The first time she kissed a boy, she told me it was like sucking the inside of an
overripe tomato.”

He averted his eyes. “You loved her.”

“I still do,” she said. “Did you kill her, Gary?”

He drew a long, shaking breath. “The Murder Mile was Route 666 in Utah. I’d picked
your sister up hitchhiking a week earlier, in Portsmouth, Virginia. She told me she’d
been on the road, alone for a month. She’d ditched the guy she’d been traveling with.
She said she didn’t like him anymore.”

I’ve been with him for three weeks and I don’t like him anymore. He keeps looking
at my neck like he wants to bite it, and sometimes I could swear he’s got fangs. . . .

Brenna looked at him. “You went to Louisville, Kentucky next.”

“Yes. And then Nashville and then Cleveland and then Pine City, Utah.”

“Lula Belle’s PO boxes.”

“Yes. I remember them all. They went in reverse of our trip—Clea’s trip. I didn’t
. . . I didn’t tell you Utah because I didn’t want to remember Utah.”

“It’s where your trip ended.”

“Yes.”

“Did you kill her?”

“It was an accident.”

“Is she dead?”

“I . . . I don’t know.”

She stared at him, some of the anger returning. “How can you not know?”

“Clea and I were young. We loved to party. One night, I got us a whole bunch of black
beauties. Did you ever know what those were?”

“Speed.”

“Yes. We were drinking Jack Daniel’s and I took about six black beauties. Clea took
the same and . . . well, she was a lot smaller than me. She started . . . she had
some kind of seizure.”

“Did you call the hospital?”

“No.”

“Nothing at all?”

He grabbed the hand that held the knife. His grip was surprisingly strong. “I was
starting classes at School of the Moving Image, and I had an internship at William
Morris, he said. “I . . . I couldn’t . . . l was scared. I was young and selfish and
scared.”

“Did you do anything? Drop her off somewhere or—”

“I left her in our motel room. I paid in cash. I drove away.” He started to sob. “It
was her eighteenth birthday.” Brenna stared at him, her anger building.

“I only cared about myself. Not her. She was . . . She kept twitching and she went
pale and she passed out and . . .”

“You left.”

“She wasn’t breathing.”

“You left her for dead.”

“I called the motel from the road.

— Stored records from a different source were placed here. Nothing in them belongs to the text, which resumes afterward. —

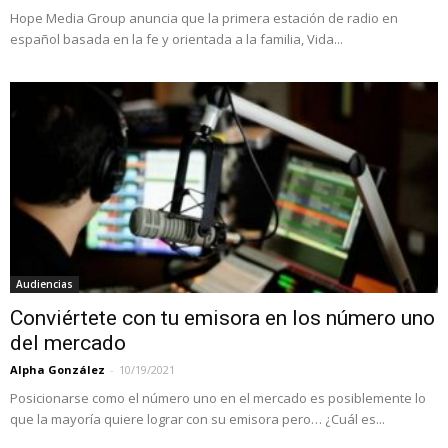
Hope Media Group anuncia que la primera estación de radio en
español basada en la fe y orientada a la familia, Vida...
Audiencias
Conviértete con tu emisora en los número uno
del mercado
Alpha González
-
10/19/2021
Posicionarse como el número uno en el mercado es posiblemente lo
que la mayoría quiere lograr con su emisora pero… ¿Cuál es...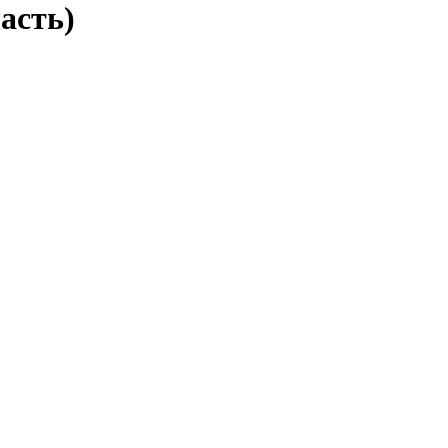
асть)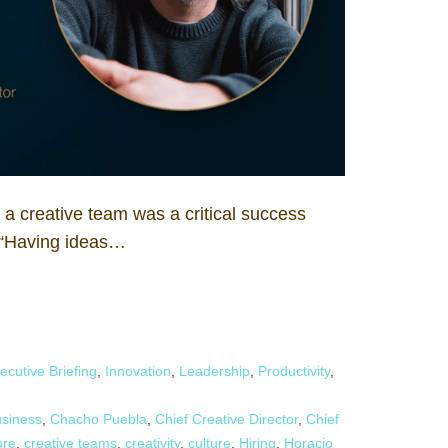
 a creative team was a critical success
. “Having ideas…
ecutive Briefing
,
Innovation
,
Leadership
,
Productivity
,
siness
,
Chacho Puebla
,
Chief Creative Director
,
Chief
ure
,
creative teams
,
creativity
,
culture
,
Hiring
,
Horacio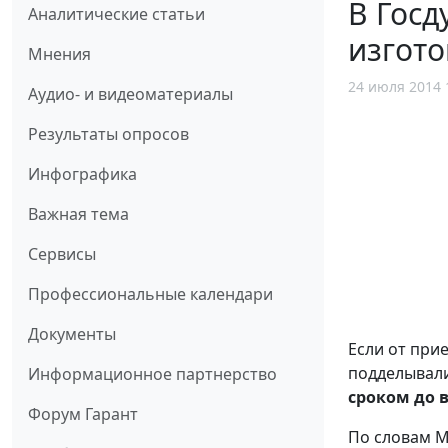
В Госд
Аналитические статьи
изгото
Мнения
24 июля 2014 
Аудио- и видеоматериалы
Результаты опросов
Инфографика
Важная тема
Сервисы
Профессиональные календари
Документы
Если от при
подделывал
Информационное партнерство
сроком до 
Форум Гарант
По словам М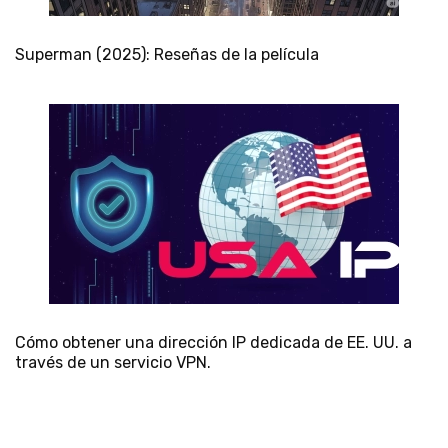
Superman (2025): Reseñas de la película
Cómo obtener una dirección IP dedicada de EE. UU. a
través de un servicio VPN.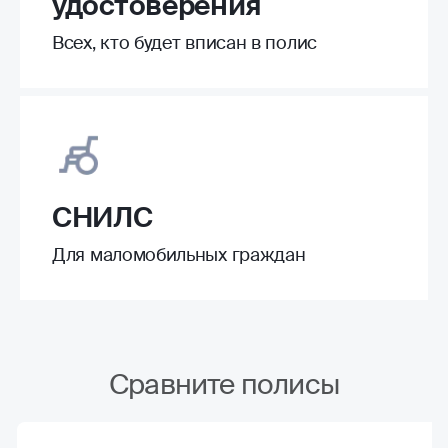
удостоверения
Всех, кто будет вписан в полис
СНИЛС
Для маломобильных граждан
Сравните полисы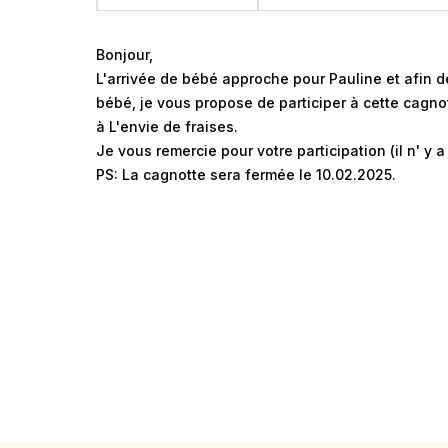
Bonjour,
L'arrivée de bébé approche pour Pauline et afin 
bébé, je vous propose de participer à cette cagn
à L'envie de fraises.
Je vous remercie pour votre participation (il n' y 
PS: La cagnotte sera fermée le 10.02.2025.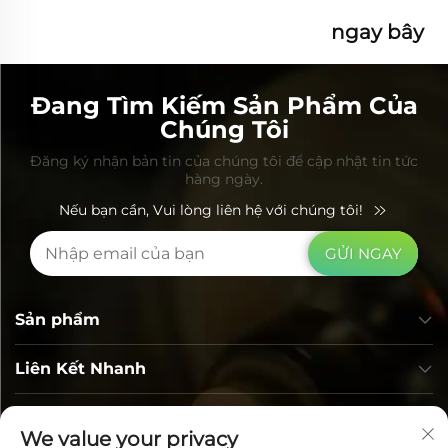
ngay bây
giờ
Đang Tìm Kiếm Sản Phẩm Của
Chúng Tôi
Đăng ký nhận bản tin của chúng tôi để cập nhật tin tức
hàng ngày.
Nếu bạn cần, Vui lòng liên hệ với chúng tôi!
GỬI NGAY
Sản phẩm
Liên Kết Nhanh
Thông tin liên hệ
We value your privacy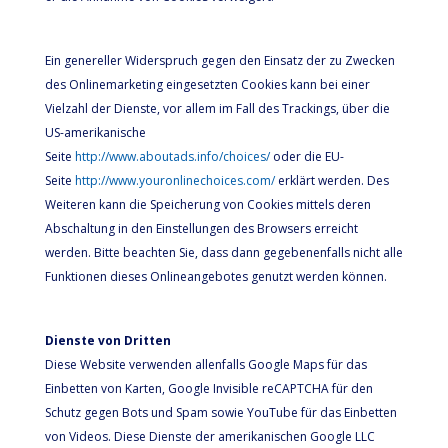
Ein genereller Widerspruch gegen den Einsatz der zu Zwecken
des Onlinemarketing eingesetzten Cookies kann bei einer
Vielzahl der Dienste, vor allem im Fall des Trackings, über die
US-amerikanische
Seite
http://www.aboutads.info/choices/
oder die EU-
Seite
http://www.youronlinechoices.com/
erklärt werden. Des
Weiteren kann die Speicherung von Cookies mittels deren
Abschaltung in den Einstellungen des Browsers erreicht
werden. Bitte beachten Sie, dass dann gegebenenfalls nicht alle
Funktionen dieses Onlineangebotes genutzt werden können.
Dienste von Dritten
Diese Website verwenden allenfalls Google Maps für das
Einbetten von Karten, Google Invisible reCAPTCHA für den
Schutz gegen Bots und Spam sowie YouTube für das Einbetten
von Videos. Diese Dienste der amerikanischen Google LLC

They checked the room. It was empty. I don’t know
what that means,” he said. “I don’t know if someone . . . got rid of her or . . .
or if she left by herself.”

“Is Clea Lula Belle?”

“I kept her diary,” he said. “I kept it with me to remind me to be good. To remind
me to use that second chance.”

“Tell me.”

“I married Jill and I was good to her and I never drank, never drank for twenty years.
I lived a good life.”


You left my sister for dead, that isn’t a good life!
” Hate coursed through Brenna’s veins, her skin growing rigid with it. Gary’s grip
grew tighter around her wrist. “No,” she said. “Tell me whether Lula Belle was Clea.
At least give me that.”

Gary stared into her eyes, his grip going lax. “I didn’t know who Lula Belle was,
but I hoped she was Clea.” He said it in his old voice, his kind voice . . . “Man,
Brenna. You should have seen my face when I got that first download. It was like . . .
like being with an angel.”

He smiled, and then his grip tightened. She tried to pull away, but he was stronger,
drawing the blade across his own throat. So much blood and there it was, done in an
instant, the human body so frail, so fragile. Just as her sister had been.

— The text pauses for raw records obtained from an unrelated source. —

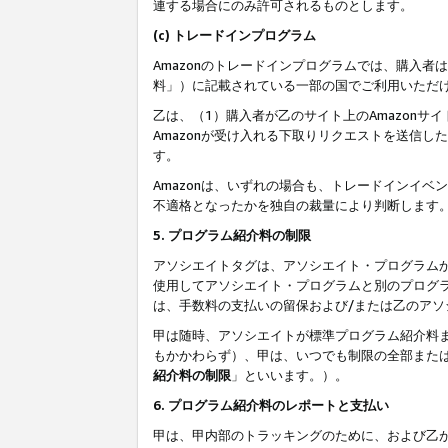
連する場合にのみ許可されるものとします。
(c) トレードインプログラム
Amazonのトレードインプログラムでは、購入者
料」）に記載されている一部の国でご利用いただ
乙は、（1）購入者が乙のサイト上のAmazon
Amazonが受け入れる下取りリクエストを送信し
す。
Amazonは、いずれの場合も、トレードインイベ
不適格となったかを独自の裁量により判断します
5. プログラム紹介料の制限
アソシエイトタグは、アソシエイト・プログラム
使用してアソシエイト・プログラムと別のプログ
は、手数料の支払いの留保および/または乙のア
甲は随時、アソシエイトが標準プログラム紹介料
もかかわらず）、甲は、いつでも制限の全部また
紹介料の制限
」といいます。）。
6. プログラム紹介料のレポートと支払い
甲は、甲内部のトラッキングのために、および乙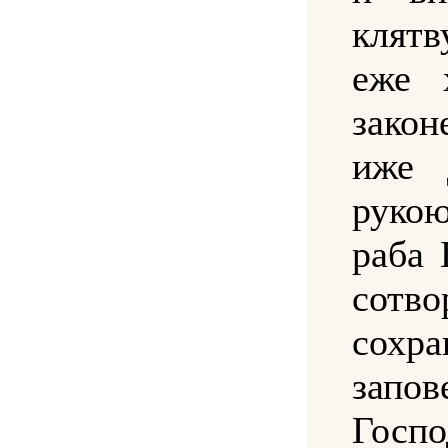
клятву
еже 
зако
иже 
руко
раба 
сот
сохр
запов
Гос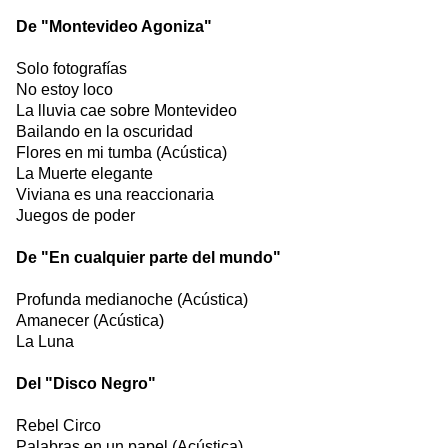
De "Montevideo Agoniza"
Solo fotografías
No estoy loco
La lluvia cae sobre Montevideo
Bailando en la oscuridad
Flores en mi tumba (Acústica)
La Muerte elegante
Viviana es una reaccionaria
Juegos de poder
De "En cualquier parte del mundo"
Profunda medianoche (Acústica)
Amanecer (Acústica)
La Luna
Del "Disco Negro"
Rebel Circo
Palabras en un papel (Acústica)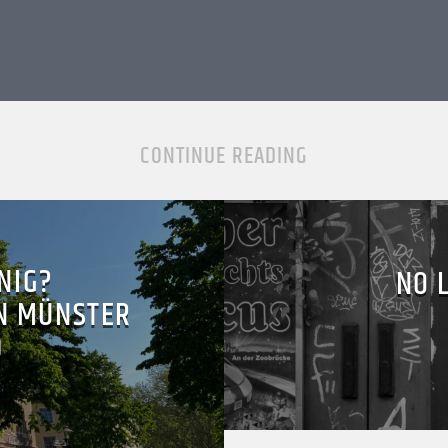
CONTINUE READING
NIG?
NO 
N MÜNSTER
D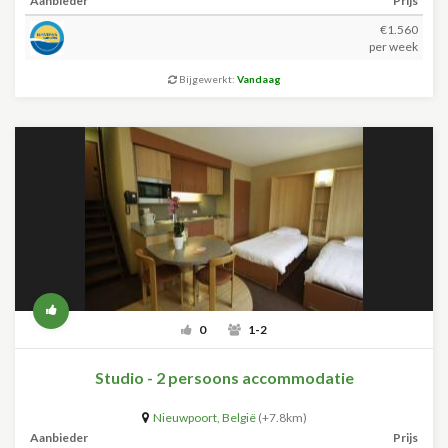
Aanbieder
Prijs
€1.560
per week
Bijgewerkt:
Vandaag
0
1-2
Studio - 2 persoons accommodatie
Nieuwpoort
,
België
(+7.8km)
Aanbieder
Prijs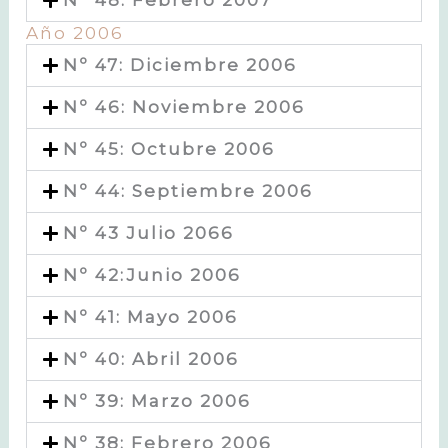
Año 2006
Nº 47: Diciembre 2006
Nº 46: Noviembre 2006
Nº 45: Octubre 2006
Nº 44: Septiembre 2006
Nº 43 Julio 2066
Nº 42:Junio 2006
Nº 41: Mayo 2006
Nº 40: Abril 2006
Nº 39: Marzo 2006
Nº 38: Febrero 2006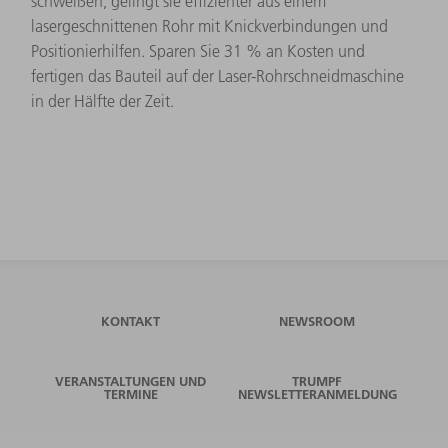
schweißen, gelingt sie effizienter aus einem
lasergeschnittenen Rohr mit Knickverbindungen und
Positionierhilfen. Sparen Sie 31 % an Kosten und
fertigen das Bauteil auf der Laser-Rohrschneidmaschine
in der Hälfte der Zeit.
KONTAKT
NEWSROOM
VERANSTALTUNGEN UND
TRUMPF
TERMINE
NEWSLETTERANMELDUNG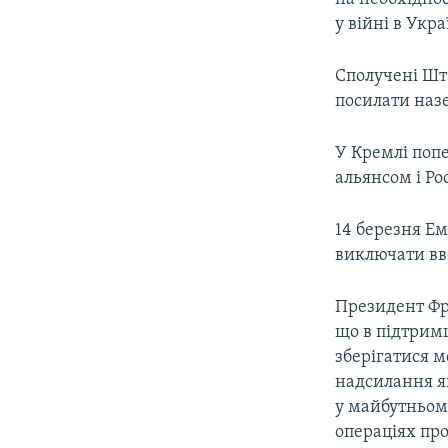
у війні в Укра
Сполучені Шта
посилати назе
У Кремлі поп
альянсом і Р
14 березня Е
виключати вве
Президент Фр
що в підтримц
зберігатися м
надсилання я
у майбутньому
операціях про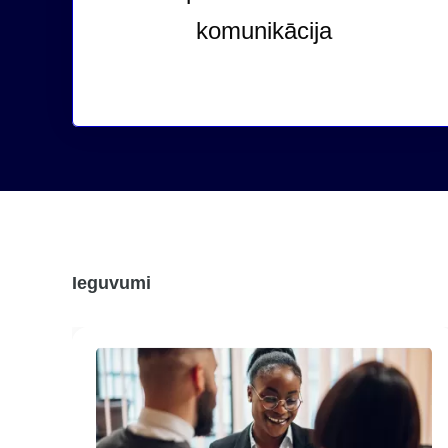
komunikācija
Ieguvumi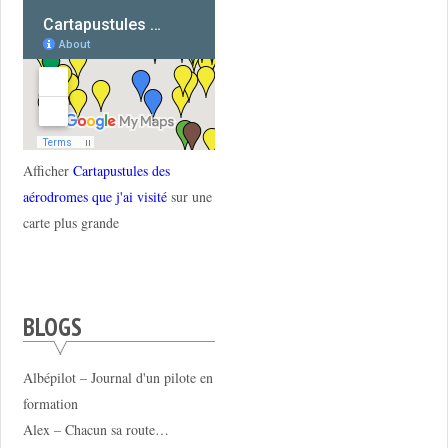
Afficher
Cartapustules des
aérodromes que j'ai visité
sur une
carte plus grande
BLOGS
Albépilot – Journal d'un pilote en
formation
Alex – Chacun sa route…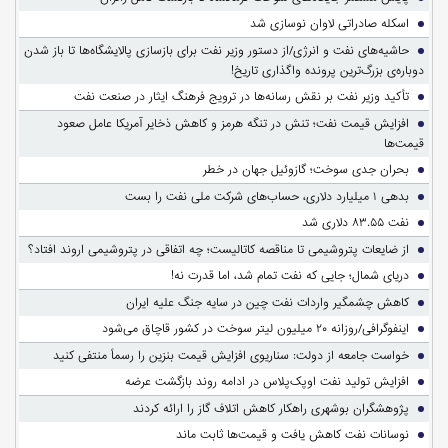
اسکله صادراتی لاوان نوسازی شد
حاشیه‌های نفت و انرژی/از دستور وزیر نفت برای بازسازی پالایشگاه‌ها تا باز شدن
دوباره‌ی بزرگ‌ترین پرونده واگذاری تاریخ!
تأکید وزیر نفت بر نقش رسانه‌ها در ترویج فرهنگ ایثار در صنعت نفت
افزایش قیمت نفت؛ تنش در تنگه هرمز و کاهش ذخایر آمریکا عامل صعود
قیمت‌ها
بحران جدی سوخت؛ گازوئیل جهان در خطر
بدهی ۱ میلیارد دلاری، حساب‌های شرکت ملی نفت را بست
نفت ۸۳.۵۵ دلاری شد
از ضایعات پتروشیمی تا مناقصه کاتالیست؛ چه اتفاقی در پتروشیمی اروند افتاد؟
دریای شمال؛ جایی که نفت تمام شد، اما قدرت نه!
کاهش چشمگیر واردات نفت چین در سایه جنگ علیه ایران
اینفوگرافی/روزانه ۲۰ میلیون لیتر سوخت در کشور قاچاق می‌شود
خواست جامعه از دولت: سناریوی افزایش قیمت بنزین را رسماً منتفی کنید
افزایش تولید نفت اوپک‌پلاس در ادامه روند بازگشت عرضه
پژوهشگران بوشهری راهکار کاهش اتلاف گاز را ارائه کردند
نوسانات نفت کاهش یافت و قیمت‌ها ثابت ماند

“You don’t deserve this,” Brenna shouted. She grabbed her phone, called 911. “Suicide
attempt!” she yelled into it, but he was gurgling and twitching, leaving her even
as she spoke. By the time she’d given them the address and hung up the phone, he was
no longer breathing. She put her hands over the slit throat. She tried CPR. Nothing.

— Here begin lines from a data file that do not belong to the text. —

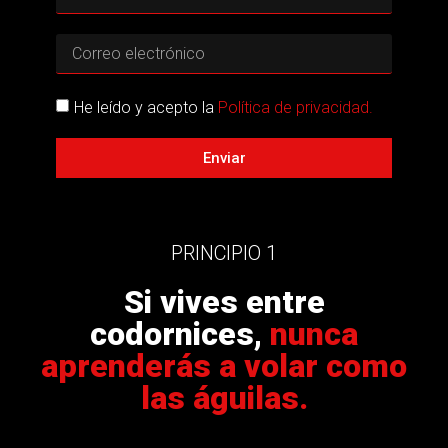
He leído y acepto la
Política de privacidad.
Enviar
PRINCIPIO 1
Si vives entre
codornices,
nunca
aprenderás a volar como
las águilas.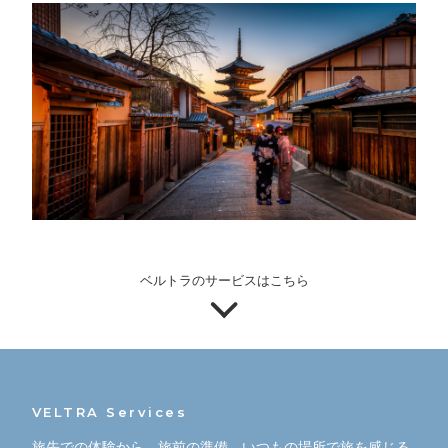
ベルトラのサービスはこちら
VELTRA Services
旅先での体験から、旅前の準備、いつもの場所で旅を感じる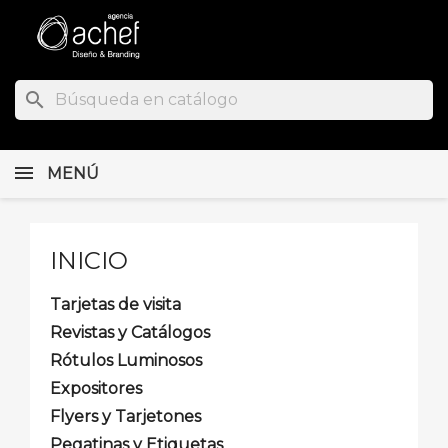
search
MENÚ
INICIO
Tarjetas de visita
Revistas y Catálogos
Rótulos Luminosos
Expositores
Flyers y Tarjetones
Pegatinas y Etiquetas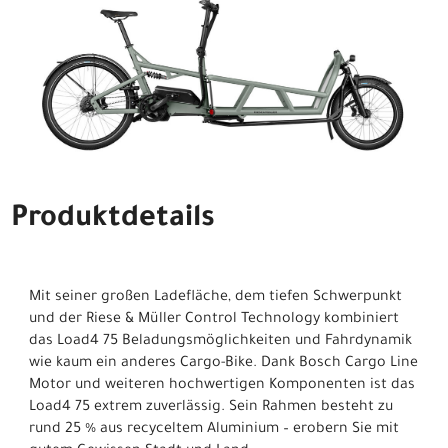
Produktdetails
Mit seiner großen Ladefläche, dem tiefen Schwerpunkt
und der Riese & Müller Control Technology kombiniert
das Load4 75 Beladungsmöglichkeiten und Fahrdynamik
wie kaum ein anderes Cargo-Bike. Dank Bosch Cargo Line
Motor und weiteren hochwertigen Komponenten ist das
Load4 75 extrem zuverlässig. Sein Rahmen besteht zu
rund 25 % aus recyceltem Aluminium – erobern Sie mit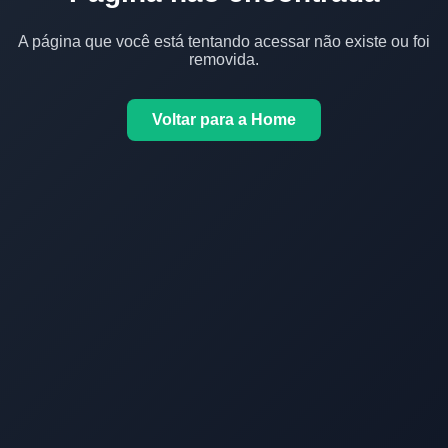
A página que você está tentando acessar não existe ou foi
removida.
Voltar para a Home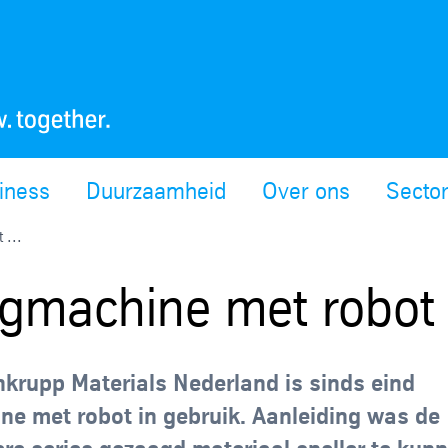
siness
Duurzaamheid
Over ons
Secto
 ...
aagmachine met robot
nkrupp Materials Nederland is sinds eind
ne met robot in gebruik. Aanleiding was de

First Clea. Now me. You left us both.

She heard sirens outside. The second set of the evening. Brenna didn’t move. She stared
down at Gary Freeman. At his eyes, wrenched open. She didn’t try to close them.

Epilogue

One week later

“S
o why
didn’t you call me?” Morasco said, as he pulled up to the curb on City Island,
just in front of the post office.

It was the eighth time he had asked Brenna that in
about as many days. She was tired of answering him, but it still made her
smile.

“I’m in a knife fight, I don’t think,
Hey, I should invite Nick Morasco
,” she said. “Anyway,
you’d probably show up wearing the entirely wrong thing and embarrass me.”

“Not fair.”

“Yes, fair. Tweed and stilettos do not mix—and I’m
not talking about the heels, though that’s pretty much a glamour-don’t, too
. . .”

“Don’t you even know the rules?” He got out of the
car, went around to her side, and opened her door before she could get her hand
on it.

“Excuse me?”

“The rules, Brenna. You’re the lady PI. I’m the cop
boyfriend. I’m supposed to save you in the end.”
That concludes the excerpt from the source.